Pus-me ao caminho com a timidez e a abnegação de quem cumpre o dever de visitar
um familiar indevidamente negligenciado. Percorri aquela estrada paralela à
linha de comboio, e ao mar. Chegado a um certo ponto, vira-se à esquerda, e
enfrenta-se aquela íngreme subida. No cimo, à direita, lá estava aquela casa,
de três pisos, num irreconhecível silêncio. Olhou-me, com uma expressão entre a
indulgência e um tímido sorriso de agrado, e questionou: Sempre voltaste? Porque não haveria de voltar? (retorqui); Chegas tarde. Já sou outra (respondeu-me). E eu constrangido, consciente do meu
atraso, sem qualquer desculpa nos bolsos, a olhá-la do lado de fora do portão,
sem quaisquer laivos de me intrometer, respondi-lhe: Eu também sou outro. Mas a saudade… Ela num jeito de adeus: Tens de procurar noutro lado. Aqui nem os
ecos encontras. Olho, agora, a calçada. Dirijo-me para o carro. Abro a
porta. E, sim, lá está ela (sem estar), a árvore, no recreio (que já não é), de
onde caí. Perscrutei o ramo específico (como era longo!), mas a árvore também
outra. Cai em mim o peso do adeus. E eu que nunca tive forças para o suster.

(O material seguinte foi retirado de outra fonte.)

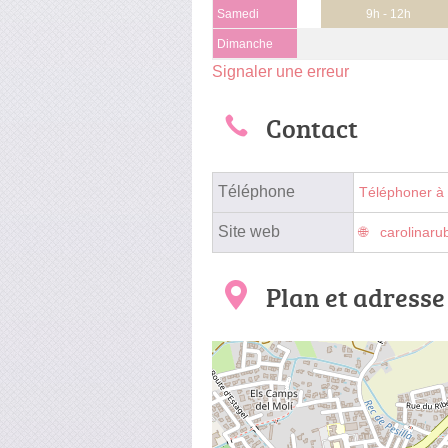
Samedi
9h - 12h
Dimanche
Signaler une erreur
Contact
Téléphone
Téléphoner à
Site web
carolinar
Plan et adresse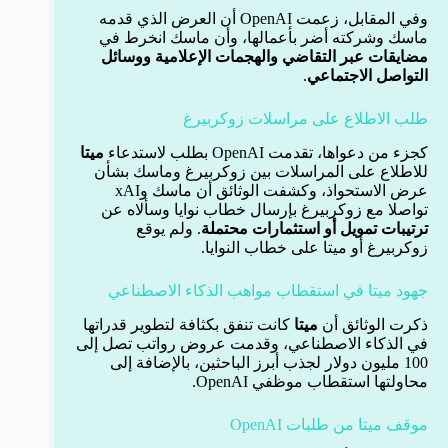
وفي المقابل، زعمت OpenAI أن العرض الذي قدمه
ماسك وشركته أضر بأعمالها، وأن ماسك انخرط في
مضايقات عبر التقاضي والهجمات الإعلامية ووسائل
التواصل الاجتماعي
.
طلب الاطلاع على مراسلات زوكربيرغ
كجزء من دعواها، تقدمت OpenAI بطلب لاستدعاء
ميتا
للاطلاع على المراسلات بين زوكربيرغ وماسك بشأن
عرض الاستحواذ، وكشفت الوثائق أن ماسك وxAI
تواصلا مع زوكربيرغ بإرسال خطاب نوايا وسألاه عن
ترتيبات تمويل أو استثمارات محتملة
. ولم يوقع
زوكربيرغ أو ميتا على خطاب النوايا.
جهود ميتا في استقطاب مواهب الذكاء الاصطناعي
ذكرت الوثائق أن
ميتا
كانت تنفق بكثافة لتطوير قدراتها
في الذكاء الاصطناعي، وقدمت عروض رواتب تصل إلى
100 مليون دولار لجذب أبرز الباحثين، بالإضافة إلى
محاولتها استقطاب موظفي OpenAI.
موقف ميتا من طلبات OpenAI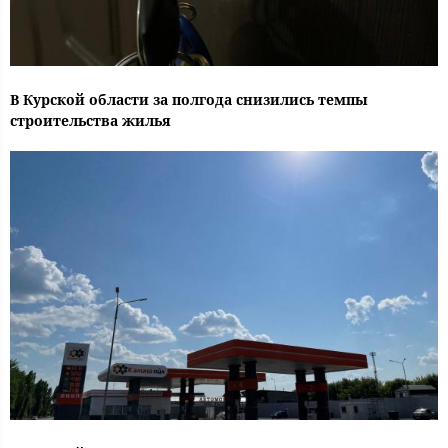
В Курской области за полгода снизились темпы
строительства жилья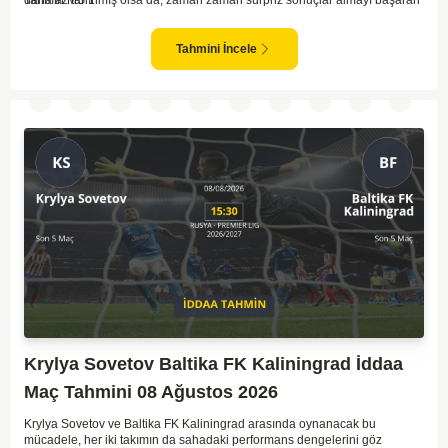
bir takım olarak dikkat çekmektedir. Ancak genellikle Lokomotiv gibi köklü
ve güçlü ekipler karşısında istikrarlı bir performans sergilemekte
zorlanabilirler. Lokomotiv Moscow'un mevcut form durumunun ve evinde
Tahmini İncele
oynama avantajının, bu karşılaşmada belirleyici olması muhtemel
gözüküyor. Bu sebeple, maç sonucu olarak Lokomotiv’in galibiyetle
ayrılması daha yüksek ihtimal taşımaktadır.
Krylya Sovetov Baltika FK Kaliningrad İddaa
Maç Tahmini 08 Ağustos 2026
Krylya Sovetov ve Baltika FK Kaliningrad arasında oynanacak bu
mücadele, her iki takımın da sahadaki performans dengelerini göz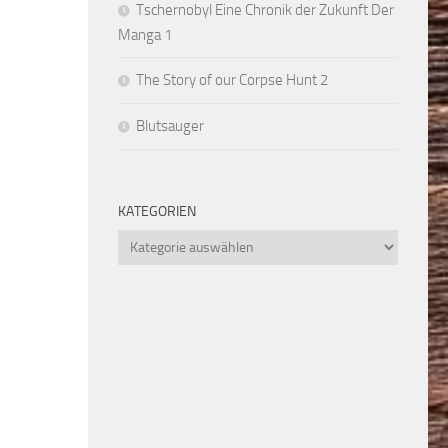
Tschernobyl Eine Chronik der Zukunft Der
Manga 1
The Story of our Corpse Hunt 2
Blutsauger
KATEGORIEN
Kategorien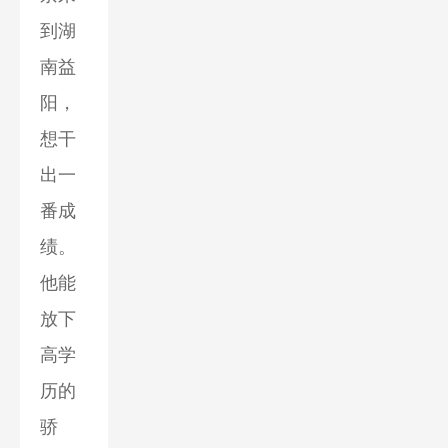
到湖
南益
阳，
想干
出一
番成
绩。
他能
放下
高学
历的
骄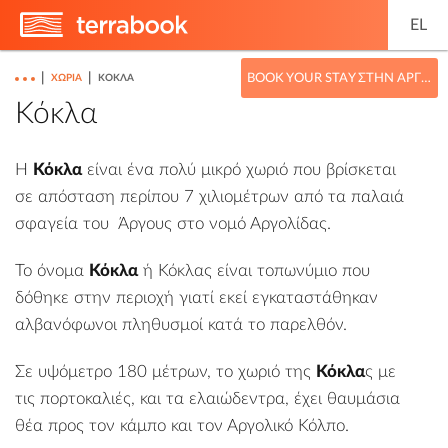
EL
|
|
BOOK YOUR STAY ΣΤΗΝ ΑΡΓΟΛΊΔΑ
ΧΩΡΙΆ
ΚΌΚΛΑ
Κόκλα
Η
Κόκλα
είναι ένα πολύ μικρό χωριό που βρίσκεται
σε απόσταση περίπου 7 χιλιομέτρων από τα παλαιά
σφαγεία του
Άργους
στο νομό
Αργολίδας
.
Το όνομα
Κόκλα
ή Κόκλας είναι τοπωνύμιο που
δόθηκε στην περιοχή γιατί εκεί εγκαταστάθηκαν
αλβανόφωνοι πληθυσμοί κατά το παρελθόν.
Σε υψόμετρο 180 μέτρων, το χωριό της
Κόκλα
ς με
τις πορτοκαλιές, και τα ελαιώδεντρα, έχει θαυμάσια
θέα προς τον κάμπο και τον Αργολικό Κόλπο.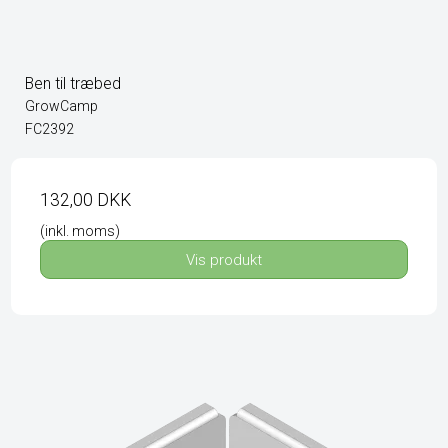
Ben til træbed
GrowCamp
FC2392
132,00 DKK
(inkl. moms)
Vis produkt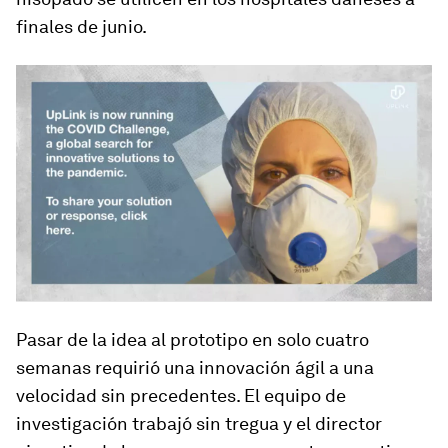
finales de junio.
Pasar de la idea al prototipo en solo cuatro
semanas requirió una innovación ágil a una
velocidad sin precedentes. El equipo de
investigación trabajó sin tregua y el director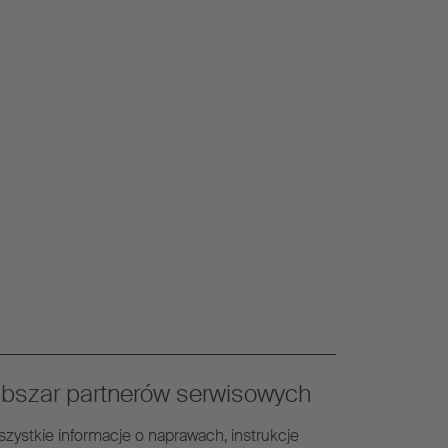
bszar partnerów serwisowych
zystkie informacje o naprawach, instrukcje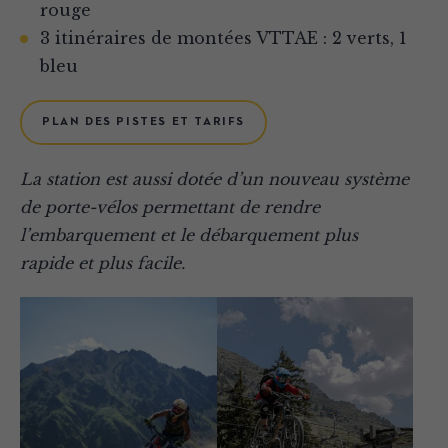
rouge
3 itinéraires de montées VTTAE : 2 verts, 1
bleu
PLAN DES PISTES ET TARIFS
La station est aussi dotée d’un nouveau système
de porte-vélos permettant de rendre
l’embarquement et le débarquement plus
rapide et plus facile.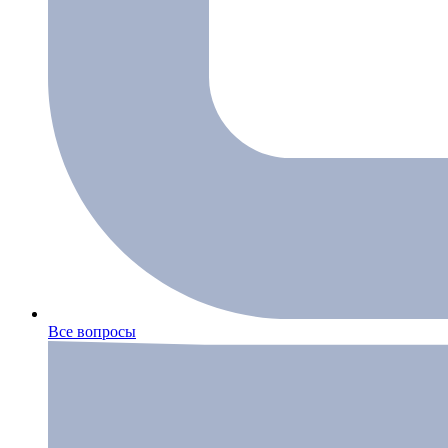
Все вопросы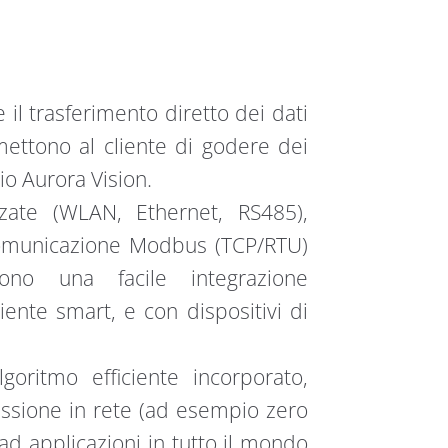
 il trasferimento diretto dei dati
ettono al cliente di godere dei
io Aurora Vision.
zate (WLAN, Ethernet, RS485),
 comunicazione Modbus (TCP/RTU)
ono una facile integrazione
biente smart, e con dispositivi di
oritmo efficiente incorporato,
issione in rete (ad esempio zero
ad applicazioni in tutto il mondo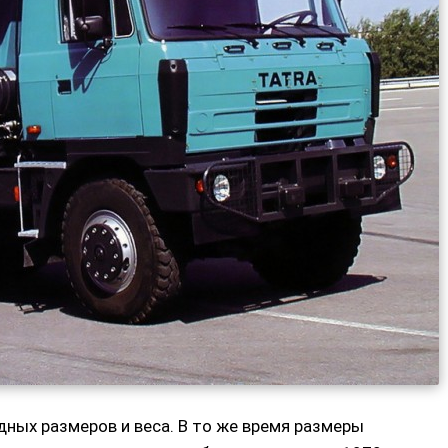
дных размеров и веса. В то же время размеры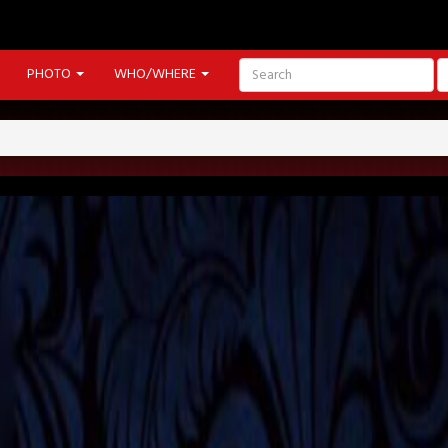
PHOTO
WHO/WHERE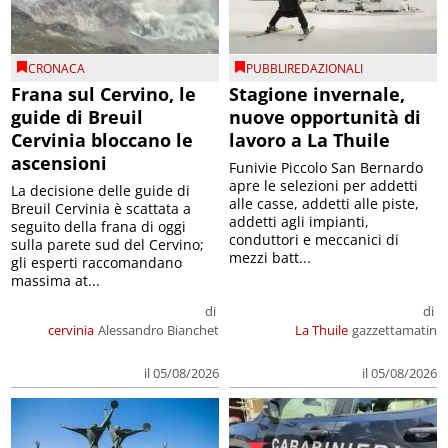
CRONACA
PUBBLIREDAZIONALI
Frana sul Cervino, le
Stagione invernale,
guide di Breuil
nuove opportunità di
Cervinia bloccano le
lavoro a La Thuile
ascensioni
Funivie Piccolo San Bernardo
apre le selezioni per addetti
La decisione delle guide di
alle casse, addetti alle piste,
Breuil Cervinia è scattata a
addetti agli impianti,
seguito della frana di oggi
conduttori e meccanici di
sulla parete sud del Cervino;
mezzi batt...
gli esperti raccomandano
massima at...
di
di
cervinia
Alessandro Bianchet
La Thuile
gazzettamatin
il 05/08/2026
il 05/08/2026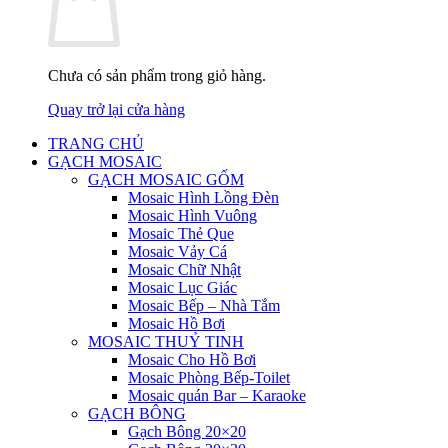
Chưa có sản phẩm trong giỏ hàng.
Quay trở lại cửa hàng
TRANG CHỦ
GẠCH MOSAIC
GẠCH MOSAIC GỐM
Mosaic Hình Lồng Đèn
Mosaic Hình Vuông
Mosaic Thẻ Que
Mosaic Vảy Cá
Mosaic Chữ Nhật
Mosaic Lục Giác
Mosaic Bếp – Nhà Tắm
Mosaic Hồ Bơi
MOSAIC THUỶ TINH
Mosaic Cho Hồ Bơi
Mosaic Phòng Bếp-Toilet
Mosaic quán Bar – Karaoke
GẠCH BÔNG
Gạch Bông 20×20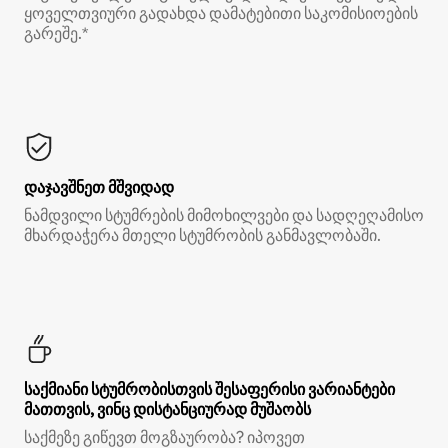
ყოველთვიური გადახდა დამატებითი საკომისიოების
გარეშე.*
დაჯავშნეთ მშვიდად
ნამდვილი სტუმრების მიმოხილვები და სადღეღამისო
მხარდაჭერა მთელი სტუმრობის განმავლობაში.
საქმიანი სტუმრობისთვის შესაფერისი ვარიანტები
მათთვის, ვინც დისტანციურად მუშაობს
საქმეზე გიწევთ მოგზაურობა? იპოვეთ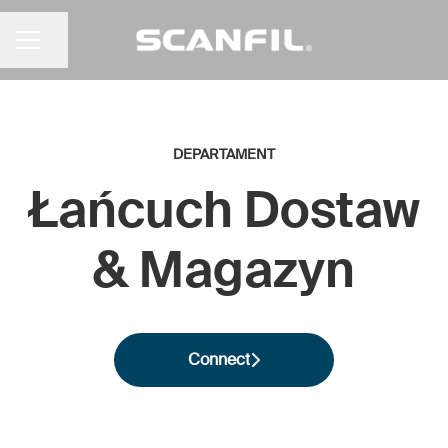
Udostępnij stronę
MENU KARIERY
DEPARTAMENT
Łańcuch Dostaw
& Magazyn
Connect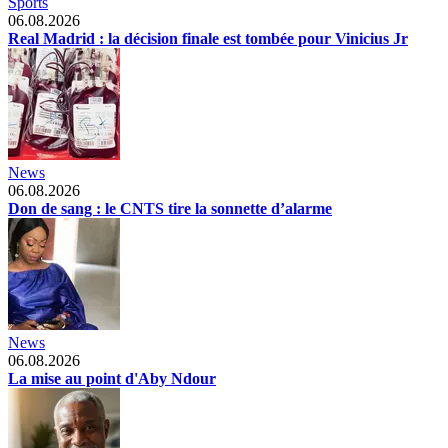
Sports
06.08.2026
Real Madrid : la décision finale est tombée pour Vinicius Jr
News
06.08.2026
Don de sang : le CNTS tire la sonnette d’alarme
News
06.08.2026
La mise au point d'Aby Ndour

Encosto-me ao carro. Queixo no tejadilho. Ouço um motor na estrada lá em baixo.
Uma viatura no esforço da subida. É uma carrinha cinzenta, pára entre mim e a
casa. Lá de dentro sai movimento e alegria. O motorista (Sr. Costa? É mesmo
ele?) inspira o crescente silêncio do interior despovoado da viatura. A minha
atenção, agora, no barulho, em particular num miúdo que ostenta,
orgulhosamente, uma bola por chutar. Surge um irreprimível barulho por toda a
casa. E pelos recreios. No fundo, nasce vida. Olho, de novo, a casa. Não, já
não tem aquele olhar invernal de há pouco. Olha à sua volta como se também
acabasse de sair da carrinha. Alguém chama para dentro. Os jogos interrompem-se
numa aura de capitulação. O miúdo da bola ainda a segura orgulhoso e
determinado. Apesar dos inúmeros argumentos apresentados. Apesar das várias
ofertas comerciais. Ele irredutível. Queria estreá-la no intervalo grande (o do
almoço). Contorno o carro, nem dei pela partida do Sr. Costa, mas ele nunca
partiu (ainda hoje, quando saio de casa pela manhã, espero por uma carrinha
Bedford cinzenta), olho para dentro da sala do piso térreo, e observo o miúdo
da bola a abrir a mala e a depositar escola em cima da mesa. Olhos na
professora, mas antes de mergulhar nos livros e nos cadernos, sempre a janela,
e aquela extensão azul líquida, que sempre lhe pareceu pequena para depositar
os sonhos que trazia no peito.
Vou-me embora. Não quero incomodar a
aula. Percebeste? (Diz-me ela). Acho que sim (respondo; é a única
resposta possível, quando o coração bate nas omoplatas). Já dentro do carro, a
iniciar a descida, procuro de novo o miúdo da bola. Queria dizer-lhe para nunca
sair dali, afinal, estava numa casa, no cimo de uma colina, entre livros,
árvores, e azul a perder de vista. E que, se algum dia sair, não se esqueça de,
num gesto de bem-haja, beijar a face de quem lhe apresentou o mundo num rectângulo
de lousa. Talvez no futuro, ele queira contar histórias passadas entre verdes e
azuis, de quem olha por janelas, e sonhe alcançar num gesto aquele barco que
vai em direcção a Sul (…)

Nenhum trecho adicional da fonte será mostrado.